Lawyers Journal

IRS launches worker classification settlement program

Whether a business should treat a particular worker as an employee or an independent contractor has been a longstanding source of contention between the business community and the Internal Revenue Service. Generally, business owners recognize that the tax and regulatory requirements are less onerous when they treat their workers as independent contractors rather than employees.

Therefore, the incentive for many is to find a way to treat their workers as independent contractors. Because worker classification is based on the facts and circumstances of each case, attempts by the IRS -- as well as state tax and unemployment authorities -- to reclassify workers have often led to litigation. By 1978, Congress offered a safe harbor for businesses that misclassified employees as independent contractors. The safe harbor has since led to its own body of case law. In light of these developments, the issue of worker misclassification remains.

On Sept. 21, the IRS launched a Voluntary Classification Settlement Program (VCSP), a program designed to provide employers an opportunity to reclassify workers as employees for employment tax purposes. The VCSP allows eligible employers to obtain relief similar to that offered under the Classification Settlement Program (CSP) for employers under examination. Under the VCSP, employers not under examination may voluntarily reclassify their workers as employees for future tax periods, with limited tax liability for past nonemployee treatment of workers.

To qualify for the VCSP, employers must meet eligibility requirements, they must apply through the VCSP, and they must enter into a closing agreement with the IRS.

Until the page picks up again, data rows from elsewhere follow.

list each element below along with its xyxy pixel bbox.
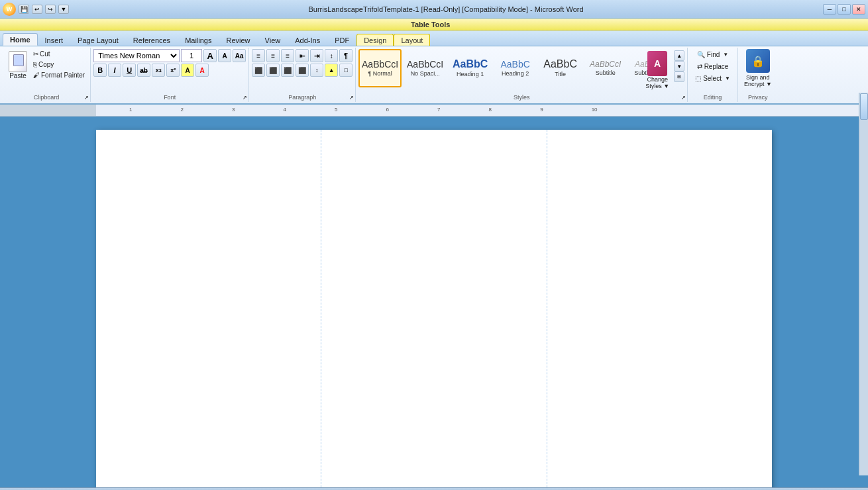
title-text: BurrisLandscapeTrifoldTemplate-1 [Read-O… (69, 5, 823, 13)
numbering-btn[interactable]: ≡ (266, 49, 280, 62)
multilevel-btn[interactable]: ≡ (281, 49, 294, 62)
style-no-spacing[interactable]: AaBbCcI No Spaci... (404, 49, 447, 87)
underline-btn[interactable]: U (123, 64, 136, 77)
para-row1: ≡ ≡ ≡ ⇤ ⇥ ↕ ¶ (252, 49, 353, 62)
tab-insert[interactable]: Insert (38, 34, 71, 46)
style-title-sample: AaBbC (543, 59, 577, 70)
tab-layout[interactable]: Layout (394, 34, 430, 46)
style-h2-label: Heading 2 (502, 70, 529, 77)
font-color-btn[interactable]: A (195, 64, 209, 77)
increase-indent-btn[interactable]: ⇥ (310, 49, 323, 62)
highlight-btn[interactable]: A (181, 64, 194, 77)
tab-add-ins[interactable]: Add-Ins (288, 34, 327, 46)
align-left-btn[interactable]: ⬛ (252, 64, 265, 77)
doc-column-right[interactable] (547, 130, 772, 487)
office-orb[interactable]: W (3, 3, 16, 16)
paste-button[interactable]: Paste (5, 49, 30, 81)
ribbon-group-paragraph: ≡ ≡ ≡ ⇤ ⇥ ↕ ¶ ⬛ ⬛ ⬛ ⬛ ↕ ▲ □ Paragraph ↗ (249, 48, 356, 102)
justify-btn[interactable]: ⬛ (296, 64, 309, 77)
styles-up-arrow[interactable]: ▲ (674, 50, 684, 61)
font-name-select[interactable]: Times New Roman (93, 49, 180, 62)
change-styles-icon: A (647, 51, 667, 76)
shading-btn[interactable]: ▲ (325, 64, 338, 77)
show-hide-btn[interactable]: ¶ (339, 49, 353, 62)
undo-btn[interactable]: ↩ (32, 5, 42, 14)
grow-font-btn[interactable]: A (203, 49, 217, 62)
find-icon: 🔍 (697, 51, 705, 58)
style-h2-sample: AaBbC (500, 60, 529, 69)
paste-label: Paste (9, 72, 27, 79)
change-styles-button[interactable]: A ChangeStyles ▼ (641, 49, 674, 101)
copy-icon: ⎘ (33, 61, 37, 68)
select-button[interactable]: ⬚ Select ▼ (690, 73, 735, 84)
style-title[interactable]: AaBbC Title (539, 49, 582, 87)
font-name-row: Times New Roman A A Aa (93, 49, 246, 62)
italic-btn[interactable]: I (108, 64, 121, 77)
cut-button[interactable]: ✂ Cut (30, 49, 87, 59)
line-spacing-btn[interactable]: ↕ (310, 64, 323, 77)
subscript-btn[interactable]: x₂ (152, 64, 165, 77)
align-center-btn[interactable]: ⬛ (266, 64, 280, 77)
vertical-scrollbar[interactable] (859, 93, 868, 475)
bold-btn[interactable]: B (93, 64, 107, 77)
styles-more-arrow[interactable]: ⊞ (674, 72, 684, 82)
replace-icon: ⇄ (697, 63, 702, 70)
find-button[interactable]: 🔍 Find ▼ (692, 49, 733, 60)
borders-btn[interactable]: □ (339, 64, 353, 77)
style-heading2[interactable]: AaBbC Heading 2 (494, 49, 537, 87)
clipboard-expand[interactable]: ↗ (84, 95, 89, 101)
tab-mailings[interactable]: Mailings (178, 34, 219, 46)
style-h1-sample: AaBbC (453, 59, 488, 70)
align-right-btn[interactable]: ⬛ (281, 64, 294, 77)
change-case-btn[interactable]: Aa (233, 49, 246, 62)
scroll-thumb[interactable] (860, 93, 868, 120)
sign-encrypt-label: Sign andEncrypt ▼ (744, 74, 772, 87)
replace-button[interactable]: ⇄ Replace (692, 61, 733, 72)
font-label: Font (91, 94, 248, 101)
privacy-label: Privacy (738, 94, 778, 101)
style-heading1[interactable]: AaBbC Heading 1 (449, 49, 492, 87)
sort-btn[interactable]: ↕ (325, 49, 338, 62)
save-btn[interactable]: 💾 (19, 5, 29, 14)
clipboard-label: Clipboard (3, 94, 90, 101)
tab-home[interactable]: Home (3, 33, 38, 46)
tab-design[interactable]: Design (356, 34, 394, 46)
font-expand[interactable]: ↗ (243, 95, 247, 101)
decrease-indent-btn[interactable]: ⇤ (296, 49, 309, 62)
format-painter-button[interactable]: 🖌 Format Painter (30, 70, 87, 80)
tab-pdf[interactable]: PDF (327, 34, 356, 46)
doc-column-center[interactable] (321, 130, 547, 487)
customize-btn[interactable]: ▼ (58, 5, 69, 14)
select-icon: ⬚ (695, 75, 701, 82)
minimize-btn[interactable]: ─ (823, 4, 836, 15)
style-normal[interactable]: AaBbCcI ¶ Normal (358, 49, 402, 87)
document-area[interactable] (0, 117, 868, 487)
ruler: 1 2 3 4 5 6 7 8 9 10 (0, 105, 868, 117)
tab-review[interactable]: Review (219, 34, 257, 46)
status-bar: Page: 1 of 1 Words: 0 ✓ ▤ ⬜ 🌐 ☰ 📄 − + 10… (0, 487, 868, 490)
copy-button[interactable]: ⎘ Copy (30, 60, 87, 70)
clipboard-small-btns: ✂ Cut ⎘ Copy 🖌 Format Painter (30, 49, 87, 89)
ribbon: Paste ✂ Cut ⎘ Copy 🖌 Format Painter (0, 46, 868, 105)
bullets-btn[interactable]: ≡ (252, 49, 265, 62)
table-tools-label: Table Tools (411, 21, 451, 28)
doc-column-left[interactable] (96, 130, 321, 487)
style-subtitle[interactable]: AaBbCcI Subtitle (584, 49, 627, 87)
tab-references[interactable]: References (126, 34, 178, 46)
ribbon-group-privacy: 🔒 Sign andEncrypt ▼ Privacy (738, 48, 778, 102)
style-h1-label: Heading 1 (457, 71, 484, 77)
close-btn[interactable]: ✕ (852, 4, 865, 15)
styles-expand[interactable]: ↗ (681, 95, 686, 101)
shrink-font-btn[interactable]: A (218, 49, 231, 62)
styles-down-arrow[interactable]: ▼ (674, 61, 684, 72)
font-size-input[interactable] (181, 49, 202, 62)
title-bar: W 💾 ↩ ↪ ▼ BurrisLandscapeTrifoldTemplate… (0, 0, 868, 19)
paragraph-expand[interactable]: ↗ (349, 95, 354, 101)
redo-btn[interactable]: ↪ (45, 5, 56, 14)
tab-view[interactable]: View (258, 34, 288, 46)
style-subtitle-label: Subtitle (596, 70, 616, 76)
strikethrough-btn[interactable]: ab (137, 64, 150, 77)
tab-page-layout[interactable]: Page Layout (70, 34, 126, 46)
superscript-btn[interactable]: x² (166, 64, 180, 77)
maximize-btn[interactable]: □ (838, 4, 851, 15)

According to the IRS, the program is designed to increase tax compliance by employers and reduce their burden by providing greater certainty for them, for their workers and for the government. Commissioner Doug Shulman described the program as part of a wider effort to help give employers a fresh start with their tax obligations. The program is open to many businesses, tax-exempt organizations and government entities that currently treat their workers, or a class or group of their workers, erroneously as independent contractors or nonemployees and want to prospectively treat the workers as employees.

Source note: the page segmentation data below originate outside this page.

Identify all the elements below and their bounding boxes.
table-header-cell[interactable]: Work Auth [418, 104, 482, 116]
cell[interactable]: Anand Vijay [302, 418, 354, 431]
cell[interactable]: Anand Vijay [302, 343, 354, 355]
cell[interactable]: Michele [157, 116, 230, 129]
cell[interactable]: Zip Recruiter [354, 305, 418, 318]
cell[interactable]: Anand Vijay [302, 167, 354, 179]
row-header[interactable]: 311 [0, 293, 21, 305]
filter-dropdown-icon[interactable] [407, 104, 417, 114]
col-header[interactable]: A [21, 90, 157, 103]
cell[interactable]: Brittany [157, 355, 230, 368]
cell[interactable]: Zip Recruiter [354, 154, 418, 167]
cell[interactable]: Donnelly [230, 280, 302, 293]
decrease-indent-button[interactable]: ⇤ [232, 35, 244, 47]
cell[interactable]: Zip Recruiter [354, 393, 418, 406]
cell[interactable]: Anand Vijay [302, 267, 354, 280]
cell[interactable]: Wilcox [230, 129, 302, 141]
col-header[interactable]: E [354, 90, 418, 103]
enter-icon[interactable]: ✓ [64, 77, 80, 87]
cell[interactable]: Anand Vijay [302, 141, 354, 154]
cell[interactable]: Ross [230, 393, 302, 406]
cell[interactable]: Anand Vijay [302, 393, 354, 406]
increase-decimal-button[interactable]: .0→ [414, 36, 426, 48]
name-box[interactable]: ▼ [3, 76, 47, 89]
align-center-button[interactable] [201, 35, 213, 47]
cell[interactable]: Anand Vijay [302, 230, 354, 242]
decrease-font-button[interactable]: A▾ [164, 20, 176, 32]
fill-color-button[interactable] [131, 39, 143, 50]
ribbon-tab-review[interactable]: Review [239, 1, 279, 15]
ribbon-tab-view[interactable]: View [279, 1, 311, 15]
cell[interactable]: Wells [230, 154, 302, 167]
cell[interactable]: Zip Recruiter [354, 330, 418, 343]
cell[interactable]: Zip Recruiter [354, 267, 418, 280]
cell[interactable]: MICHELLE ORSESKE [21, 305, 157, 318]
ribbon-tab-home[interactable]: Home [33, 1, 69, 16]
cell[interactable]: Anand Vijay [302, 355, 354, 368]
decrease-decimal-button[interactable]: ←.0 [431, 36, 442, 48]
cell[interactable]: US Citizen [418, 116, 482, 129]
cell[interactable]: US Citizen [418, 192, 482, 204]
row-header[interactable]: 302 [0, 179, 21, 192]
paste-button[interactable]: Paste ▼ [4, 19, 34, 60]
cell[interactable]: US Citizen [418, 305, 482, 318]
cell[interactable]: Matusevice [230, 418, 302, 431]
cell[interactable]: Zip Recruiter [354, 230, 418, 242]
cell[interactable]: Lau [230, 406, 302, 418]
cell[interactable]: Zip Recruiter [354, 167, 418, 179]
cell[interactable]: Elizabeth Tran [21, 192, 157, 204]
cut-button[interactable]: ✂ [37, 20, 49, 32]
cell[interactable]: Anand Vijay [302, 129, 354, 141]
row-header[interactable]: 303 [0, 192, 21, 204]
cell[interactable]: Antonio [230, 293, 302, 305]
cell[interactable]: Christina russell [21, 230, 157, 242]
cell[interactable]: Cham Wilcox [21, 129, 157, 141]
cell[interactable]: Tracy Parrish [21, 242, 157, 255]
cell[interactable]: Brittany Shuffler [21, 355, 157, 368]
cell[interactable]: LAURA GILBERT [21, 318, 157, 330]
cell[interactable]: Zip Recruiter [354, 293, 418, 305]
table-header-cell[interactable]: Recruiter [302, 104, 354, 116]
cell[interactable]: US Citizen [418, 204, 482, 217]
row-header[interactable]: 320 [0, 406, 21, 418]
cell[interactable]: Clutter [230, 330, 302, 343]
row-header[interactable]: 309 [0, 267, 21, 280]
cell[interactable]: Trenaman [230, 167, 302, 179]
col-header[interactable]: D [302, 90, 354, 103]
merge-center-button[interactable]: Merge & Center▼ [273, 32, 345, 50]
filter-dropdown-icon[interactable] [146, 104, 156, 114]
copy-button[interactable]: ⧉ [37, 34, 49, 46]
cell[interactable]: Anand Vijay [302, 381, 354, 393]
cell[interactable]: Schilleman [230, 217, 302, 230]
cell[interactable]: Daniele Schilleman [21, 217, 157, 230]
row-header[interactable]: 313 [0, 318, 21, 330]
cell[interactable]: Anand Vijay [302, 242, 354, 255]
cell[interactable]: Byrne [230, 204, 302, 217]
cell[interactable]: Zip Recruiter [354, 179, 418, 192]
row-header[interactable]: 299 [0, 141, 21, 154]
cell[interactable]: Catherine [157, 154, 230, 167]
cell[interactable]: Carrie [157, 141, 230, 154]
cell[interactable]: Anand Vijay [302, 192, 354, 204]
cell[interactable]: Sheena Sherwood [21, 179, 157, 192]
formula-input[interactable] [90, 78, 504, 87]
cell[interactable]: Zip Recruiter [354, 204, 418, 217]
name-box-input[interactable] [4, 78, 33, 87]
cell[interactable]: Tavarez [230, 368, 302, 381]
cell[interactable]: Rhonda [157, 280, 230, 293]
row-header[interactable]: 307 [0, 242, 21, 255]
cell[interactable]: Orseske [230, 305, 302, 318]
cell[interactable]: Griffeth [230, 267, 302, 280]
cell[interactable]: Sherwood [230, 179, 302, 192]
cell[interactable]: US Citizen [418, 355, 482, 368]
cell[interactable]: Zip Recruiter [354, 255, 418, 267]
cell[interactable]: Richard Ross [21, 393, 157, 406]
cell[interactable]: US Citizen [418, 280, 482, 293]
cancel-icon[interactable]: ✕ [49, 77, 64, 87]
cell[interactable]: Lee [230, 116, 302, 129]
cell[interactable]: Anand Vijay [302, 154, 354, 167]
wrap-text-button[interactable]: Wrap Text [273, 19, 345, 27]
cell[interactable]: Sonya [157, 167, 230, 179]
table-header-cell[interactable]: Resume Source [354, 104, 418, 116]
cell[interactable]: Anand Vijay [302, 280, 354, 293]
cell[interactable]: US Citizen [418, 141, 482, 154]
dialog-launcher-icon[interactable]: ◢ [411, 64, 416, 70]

To qualify for the program, employers must meet the following eligibility requirements:

  • They must want to reclassify voluntarily certain workers as employees for federal income tax withholding, FICA and federal unemployment taxes for future periods;
  • They must presently be treating workers as nonemployees;
  • They must have complied with any Form 1099 filing requirements for the past three calendar years with respect to the workers they seek to reclassify as employees. Employers will satisfy this requirement if they provided Forms 1099 to workers for the entire time they worked for the employer if they worked for the employer less than three years;
  • They must have treated the workers consistently as nonemployees;
  • They must not currently have a dispute with the IRS over whether the workers are employees or nonemployees for federal employment tax purposes;
  • They currently must not be under examination by the IRS;
  • They must not be under examination by the Department of Labor or any state agency for the proper classification of the workers; and
  • They either must not have been subject to a prior IRS or Department of Labor examination for the classification of workers, or if they have been examined previously, they must have complied with the results of the prior examination.

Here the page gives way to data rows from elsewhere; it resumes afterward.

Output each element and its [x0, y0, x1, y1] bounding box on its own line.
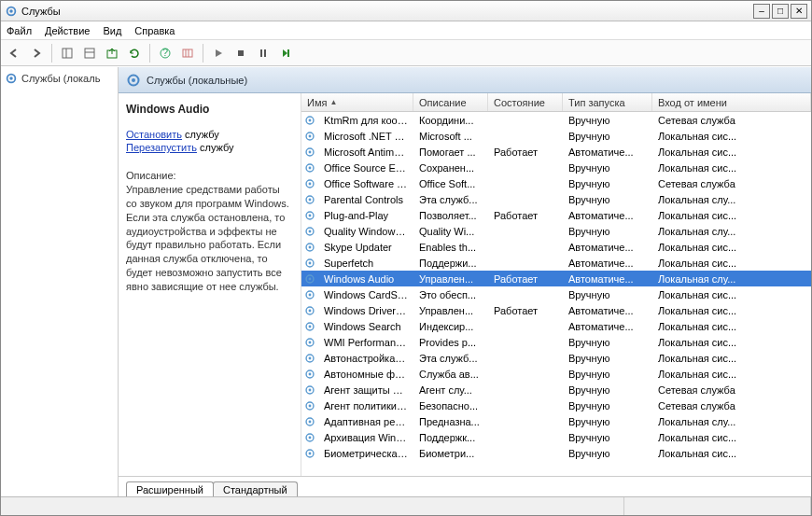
- cell-description: Provides p...: [413, 337, 488, 348]
- cell-logon: Локальная слу...: [652, 273, 811, 285]
- maximize-button[interactable]: □: [772, 4, 789, 19]
- svg-point-17: [9, 77, 13, 80]
- export-button[interactable]: [103, 44, 121, 63]
- restart-service-link[interactable]: Перезапустить: [126, 142, 197, 153]
- table-row[interactable]: Microsoft .NET Fr...Microsoft ...Вручную…: [301, 128, 811, 144]
- svg-point-41: [309, 277, 312, 280]
- table-row[interactable]: Windows Driver F...Управлен...РаботаетАв…: [301, 302, 811, 318]
- cell-name: Skype Updater: [318, 242, 413, 253]
- pause-service-button[interactable]: [254, 44, 273, 63]
- minimize-button[interactable]: –: [753, 4, 770, 19]
- cell-description: Quality Wi...: [413, 226, 488, 237]
- col-state[interactable]: Состояние: [488, 93, 563, 111]
- cell-startup: Автоматиче...: [563, 273, 652, 285]
- table-row[interactable]: SuperfetchПоддержи...Автоматиче...Локаль…: [301, 255, 811, 271]
- stop-service-button[interactable]: [231, 44, 250, 63]
- gear-icon: [301, 193, 318, 206]
- table-row[interactable]: Quality Windows ...Quality Wi...ВручнуюЛ…: [301, 223, 811, 239]
- table-row[interactable]: Windows CardSpa...Это обесп...ВручнуюЛок…: [301, 286, 811, 302]
- gear-icon: [301, 257, 318, 270]
- col-description[interactable]: Описание: [413, 93, 488, 111]
- table-row[interactable]: Агент политики I...Безопасно...ВручнуюСе…: [301, 397, 811, 413]
- cell-description: Помогает ...: [413, 146, 488, 158]
- cell-logon: Сетевая служба: [652, 384, 811, 396]
- description-text: Управление средствами работы со звуком д…: [126, 183, 291, 294]
- gear-icon: [301, 241, 318, 254]
- table-row[interactable]: Автономные фай...Служба ав...ВручнуюЛока…: [301, 366, 811, 382]
- cell-logon: Локальная слу...: [652, 416, 811, 427]
- col-logon-as[interactable]: Вход от имени: [652, 93, 811, 111]
- gear-icon: [301, 431, 318, 444]
- menu-file[interactable]: Файл: [7, 25, 32, 36]
- cell-name: Plug-and-Play: [318, 210, 413, 221]
- menu-action[interactable]: Действие: [45, 25, 90, 36]
- gear-icon: [301, 288, 318, 301]
- start-service-button[interactable]: [209, 44, 228, 63]
- forward-button[interactable]: [27, 44, 46, 63]
- table-row[interactable]: Skype UpdaterEnables th...Автоматиче...Л…: [301, 239, 811, 255]
- back-button[interactable]: [5, 44, 23, 63]
- cell-startup: Вручную: [563, 400, 652, 411]
- table-row[interactable]: Windows SearchИндексир...Автоматиче...Ло…: [301, 318, 811, 334]
- cell-name: Office Source Eng...: [318, 162, 413, 174]
- menu-view[interactable]: Вид: [103, 25, 121, 36]
- cell-startup: Вручную: [563, 432, 652, 443]
- cell-state: Работает: [488, 210, 563, 221]
- tab-standard[interactable]: Стандартный: [213, 481, 298, 496]
- table-row[interactable]: KtmRm для коор...Координи...ВручнуюСетев…: [301, 112, 811, 128]
- cell-name: Windows Search: [318, 321, 413, 332]
- cell-logon: Сетевая служба: [652, 178, 811, 189]
- cell-logon: Локальная сис...: [652, 337, 811, 348]
- cell-logon: Локальная сис...: [652, 258, 811, 269]
- restart-service-button[interactable]: [276, 44, 295, 63]
- tree-root-item[interactable]: Службы (локаль: [3, 71, 116, 86]
- cell-startup: Автоматиче...: [563, 210, 652, 221]
- table-row[interactable]: Office Source Eng...Сохранен...ВручнуюЛо…: [301, 160, 811, 175]
- table-row[interactable]: Архивация Windo...Поддержк...ВручнуюЛока…: [301, 429, 811, 445]
- cell-startup: Автоматиче...: [563, 242, 652, 253]
- refresh-button[interactable]: [125, 44, 144, 63]
- table-row[interactable]: Адаптивная регу...Предназна...ВручнуюЛок…: [301, 413, 811, 429]
- cell-name: WMI Performance...: [318, 337, 413, 348]
- table-row[interactable]: Office Software Pr...Office Soft...Вручн…: [301, 175, 811, 191]
- close-button[interactable]: ✕: [791, 4, 807, 19]
- table-row[interactable]: Windows AudioУправлен...РаботаетАвтомати…: [301, 271, 811, 286]
- cell-name: KtmRm для коор...: [318, 115, 413, 126]
- col-startup-type[interactable]: Тип запуска: [563, 93, 652, 111]
- col-name[interactable]: Имя ▲: [301, 93, 413, 111]
- cell-name: Microsoft Antimal...: [318, 146, 413, 158]
- table-row[interactable]: Автонастройка W...Эта служб...ВручнуюЛок…: [301, 350, 811, 366]
- properties-button[interactable]: [80, 44, 99, 63]
- cell-name: Quality Windows ...: [318, 226, 413, 237]
- table-row[interactable]: WMI Performance...Provides p...ВручнуюЛо…: [301, 334, 811, 350]
- cell-logon: Локальная сис...: [652, 210, 811, 221]
- columns-button[interactable]: [178, 44, 197, 63]
- rows-container[interactable]: KtmRm для коор...Координи...ВручнуюСетев…: [301, 112, 811, 476]
- cell-description: Поддержк...: [413, 432, 488, 443]
- restart-service-line: Перезапустить службу: [126, 142, 291, 153]
- tab-extended[interactable]: Расширенный: [126, 481, 214, 496]
- show-hide-button[interactable]: [58, 44, 77, 63]
- svg-point-45: [309, 309, 312, 312]
- table-row[interactable]: Биометрическая ...Биометри...ВручнуюЛока…: [301, 445, 811, 461]
- table-row[interactable]: Parental ControlsЭта служб...ВручнуюЛока…: [301, 191, 811, 207]
- svg-point-51: [309, 356, 312, 359]
- stop-tail: службу: [182, 129, 219, 140]
- split-area: Windows Audio Остановить службу Перезапу…: [119, 93, 811, 476]
- table-row[interactable]: Microsoft Antimal...Помогает ...Работает…: [301, 144, 811, 160]
- help-button[interactable]: ?: [156, 44, 175, 63]
- cell-name: Windows Audio: [318, 273, 413, 285]
- stop-service-link[interactable]: Остановить: [126, 129, 182, 140]
- menu-help[interactable]: Справка: [134, 25, 175, 36]
- cell-startup: Вручную: [563, 194, 652, 205]
- table-row[interactable]: Plug-and-PlayПозволяет...РаботаетАвтомат…: [301, 207, 811, 223]
- table-row[interactable]: Агент защиты сет...Агент слу...ВручнуюСе…: [301, 382, 811, 397]
- cell-name: Windows CardSpa...: [318, 289, 413, 300]
- cell-description: Enables th...: [413, 242, 488, 253]
- cell-name: Агент защиты сет...: [318, 384, 413, 396]
- app-icon: [5, 5, 18, 18]
- cell-startup: Вручную: [563, 416, 652, 427]
- svg-rect-13: [260, 49, 262, 57]
- svg-point-23: [309, 134, 312, 137]
- svg-rect-4: [85, 49, 94, 58]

Employers interested in reclassifying their workers as employees under the program can apply by filing Form 8952: Application for Voluntary Classification Settlement Program.

Those employers who are accepted into the program will be required to pay 10 percent of the employment tax liability that may have been due on compensation paid to the workers for the most recent tax year, determined under the reduced rates of Internal Revenue Code Section 3509. They will not face interest or penalties, and they will not be subject to an audit for payroll taxes related to the reclassified workers for prior years.

Additionally, an employer must agree to extend the period of limitations on assessment of employment taxes for the first three years after the date the employer elects to begin treating the workers as employees under the VCSP closing ?agreement.

When asked about his expectations regarding the popularity of the program, Commissioner Shulman stated that it is unclear how many employers may enter the program, or how much revenue it will generate. He did state, however, that the IRS will maintain a "robust audit program" to pursue employers who intentionally sidestep the law.

Should an employer forego the program and later face an employment tax audit, the IRS will review the business-worker relationship by focusing on whether the business has the legal right to control what work is done and how it is to be done by its worker. In addition, the IRS will consider the 20-factor test from Revenue Ruling 87-41.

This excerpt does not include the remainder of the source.